隣の部屋のイギリス系美少女に料理を食べてもらいたい~年下の君と一緒に過ごす時間がお姉さんにとっては幸せで、楽しいんだ~

あげあげぱん

第1話 野菜炒めとオトナリさん

 ザクッ!


 ザクザクッ!


 まな板の上でキャベツを切る音が気持ち良い! キッチンで料理をするのは夜の楽しみだ。ここでは私の采配でなんでもできる。つまり私はこの空間の支配者なのだ! レディスーツからエプロンに着替えた私は、さながらコックさんといったところかな?


 キッチンのボウルには先に切られたニンジンや玉ねぎが入っている。野菜ごとに違う形に切られ、そのみずみずしい断面からは新鮮な青い香りがするかのように思える。さ、キャベツも切り終わった。


 フライパンに油をしいて温める。ゆっくりと温まっていく鉄板の上に手の平をかざすと暖かい。まだ春になったばかりで日によっては寒さを感じる。今日もそんな日だ。皮膚に感じる熱を嬉しく思えた。


 パチッ!


 油が跳ねたっ! フライパンが充分に温まったのだ。
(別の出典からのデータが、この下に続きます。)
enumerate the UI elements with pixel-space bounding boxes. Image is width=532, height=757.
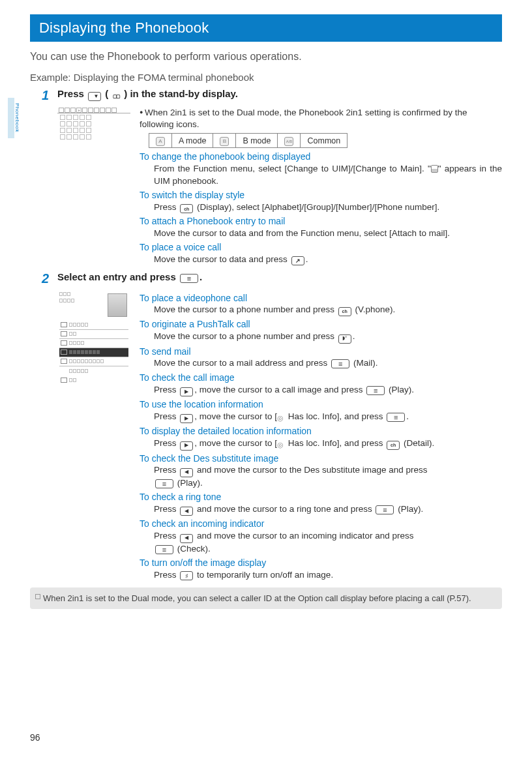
- s1-item1-title: To switch the display style: [140, 189, 502, 201]
- step-2-heading-before: Select an entry and press: [57, 271, 179, 282]
- left-key-icon: [180, 507, 193, 516]
- s2-item0-body: Move the cursor to a phone number and pr…: [154, 304, 502, 316]
- ch-key-icon: [180, 204, 193, 213]
- down-key-icon: [88, 92, 101, 101]
- s2-item8-after: (Check).: [175, 544, 211, 554]
- s2-item3-mid: , move the cursor to a call image and pr…: [194, 385, 365, 394]
- location-icon: [277, 412, 286, 421]
- s2-item0-t1: Move the cursor to a phone number and pr…: [154, 304, 337, 314]
- menu-key-icon: [331, 359, 349, 368]
- menu-key-icon: [366, 386, 385, 395]
- s1-item1-before: Press: [154, 202, 179, 212]
- s1-item3-before: Move the cursor to data and press: [154, 254, 290, 264]
- s1-item2-title: To attach a Phonebook entry to mail: [140, 215, 502, 228]
- s2-item4-t1: Press: [154, 411, 179, 421]
- b-mode-icon: B: [220, 137, 229, 146]
- b-mode-label: B mode: [236, 134, 278, 148]
- step-1-body: ▸ When 2in1 is set to the Dual mode, the…: [57, 107, 502, 266]
- s2-item2-t1: Move the cursor to a mail address and pr…: [154, 358, 330, 368]
- s1-item3-body: Move the cursor to data and press .: [154, 254, 502, 265]
- s1-item3-title: To place a voice call: [140, 241, 502, 254]
- left-key-icon: [180, 468, 193, 477]
- s2-item8-mid: and move the cursor to an incoming indic…: [194, 531, 413, 541]
- s1-item0-title: To change the phonebook being displayed: [140, 151, 502, 163]
- s2-item5-mid: , move the cursor to [: [194, 438, 277, 448]
- right-key-icon: [180, 414, 193, 423]
- s1-item1-body: Press (Display), select [Alphabet]/[Grou…: [154, 201, 502, 214]
- phone-mock-list: ▸: [57, 107, 130, 151]
- left-key-icon: [180, 534, 193, 543]
- step-1-heading-paren: (: [102, 88, 108, 99]
- s2-item4-loc: Has loc. Info], and press: [286, 411, 385, 421]
- s2-item7-mid: and move the cursor to a ring tone and p…: [194, 504, 374, 514]
- right-key-icon: [180, 441, 193, 451]
- section-banner: Displaying the Phonebook: [30, 14, 502, 42]
- s2-item1-title: To originate a PushTalk call: [140, 318, 502, 331]
- menu-key-icon: [387, 413, 405, 422]
- ptt-key-icon: [338, 334, 351, 344]
- location-icon: [277, 439, 286, 447]
- s2-item5-loc: Has loc. Info], and press: [286, 438, 385, 448]
- common-mode-label: Common: [301, 134, 347, 148]
- s2-item0-after: (V.phone).: [353, 304, 396, 314]
- s2-item6-after: (Play).: [175, 478, 203, 488]
- contact-photo-icon: [108, 293, 127, 317]
- note-text: When 2in1 is set to the Dual mode, you c…: [43, 593, 471, 603]
- menu-key-icon: [155, 545, 173, 554]
- sidebar-section-label: Phonebook: [14, 103, 20, 132]
- s2-item2-body: Move the cursor to a mail address and pr…: [154, 357, 502, 369]
- s2-item5-t1: Press: [154, 438, 179, 448]
- s2-item7-after: (Play).: [395, 504, 423, 514]
- menu-key-icon: [376, 505, 394, 514]
- s2-item6-t1: Press: [154, 465, 179, 475]
- right-key-icon: [180, 387, 193, 396]
- step-1-heading: Press () in the stand-by display.: [57, 88, 238, 101]
- ch-key-icon: [387, 441, 400, 450]
- call-key-icon: [291, 256, 304, 265]
- step-2-heading: Select an entry and press .: [57, 271, 202, 283]
- s2-item3-title: To check the call image: [140, 372, 502, 384]
- s2-item7-title: To check a ring tone: [140, 491, 502, 503]
- s2-item2-after: (Mail).: [351, 358, 377, 368]
- s2-item0-title: To place a videophone call: [140, 292, 502, 304]
- menu-key-icon: [180, 274, 198, 283]
- phone-mock-detail: [57, 290, 130, 434]
- s2-item1-t1: Move the cursor to a phone number and pr…: [154, 331, 337, 341]
- ch-key-icon: [338, 307, 351, 316]
- step-1-heading-before: Press: [57, 88, 87, 99]
- s2-item1-after: .: [353, 331, 355, 341]
- s2-item9-t1: Press: [154, 570, 179, 580]
- s2-item8-body: Press and move the cursor to an incoming…: [154, 530, 502, 555]
- step-2-content: To place a videophone callMove the curso…: [140, 290, 502, 581]
- s2-item5-title: To display the detailed location informa…: [140, 425, 502, 438]
- a-mode-icon: A: [156, 137, 165, 146]
- step-2: 2 Select an entry and press .: [42, 271, 502, 286]
- s2-item6-mid: and move the cursor to the Des substitut…: [194, 465, 427, 475]
- step-1-heading-after: ) in the stand-by display.: [124, 88, 238, 99]
- step-1-number: 1: [42, 88, 57, 103]
- page: Phonebook Displaying the Phonebook You c…: [0, 0, 532, 757]
- s2-item4-mid: , move the cursor to [: [194, 411, 277, 421]
- s2-item3-after: (Play).: [386, 385, 414, 394]
- s1-item0-body: From the Function menu, select [Change t…: [154, 163, 502, 186]
- common-mode-icon: A/B: [284, 137, 293, 146]
- s1-item3-after: .: [306, 254, 308, 264]
- s1-item0-before: From the Function menu, select [Change t…: [154, 164, 431, 173]
- s2-item4-body: Press , move the cursor to [ Has loc. In…: [154, 411, 502, 423]
- s2-item6-body: Press and move the cursor to the Des sub…: [154, 464, 502, 489]
- a-mode-label: A mode: [172, 134, 213, 148]
- menu-key-icon: [155, 479, 173, 488]
- hash-key-icon: [180, 571, 193, 580]
- sidebar-tab: [8, 98, 14, 138]
- mode-table: A A mode B B mode A/B Common: [149, 133, 347, 148]
- step-2-body: To place a videophone callMove the curso…: [57, 290, 502, 581]
- s2-item9-after: to temporarily turn on/off an image.: [194, 570, 333, 580]
- s1-item1-after: (Display), select [Alphabet]/[Group]/[Nu…: [194, 202, 439, 212]
- s2-item4-after: .: [406, 411, 409, 421]
- s2-item4-title: To use the location information: [140, 398, 502, 411]
- s2-item5-body: Press , move the cursor to [ Has loc. In…: [154, 438, 502, 450]
- page-number: 96: [30, 732, 40, 743]
- s2-item7-body: Press and move the cursor to a ring tone…: [154, 503, 502, 516]
- s2-item2-title: To send mail: [140, 346, 502, 358]
- intro-text: You can use the Phonebook to perform var…: [30, 51, 502, 63]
冷蔵庫から出した豚肉を投入すると、油の元気よく跳ねる音が楽しい。こっちまで元気になってきそうな音だ!


 ボウルに入っていた食材をフライパンへと流し込むように、入れていく。ジュウッ! と野菜の水分が飛んでいく音を聞くと、野菜が美味しい炒め物へと変わっていくのが分かる。そこへ塩と胡椒、醤油をかけてやると、もう美味しそうじゃないか! 焼ける野菜と調味料の、調和した香りを嗅ぐだけでもヨダレが出て来そうじゃないか?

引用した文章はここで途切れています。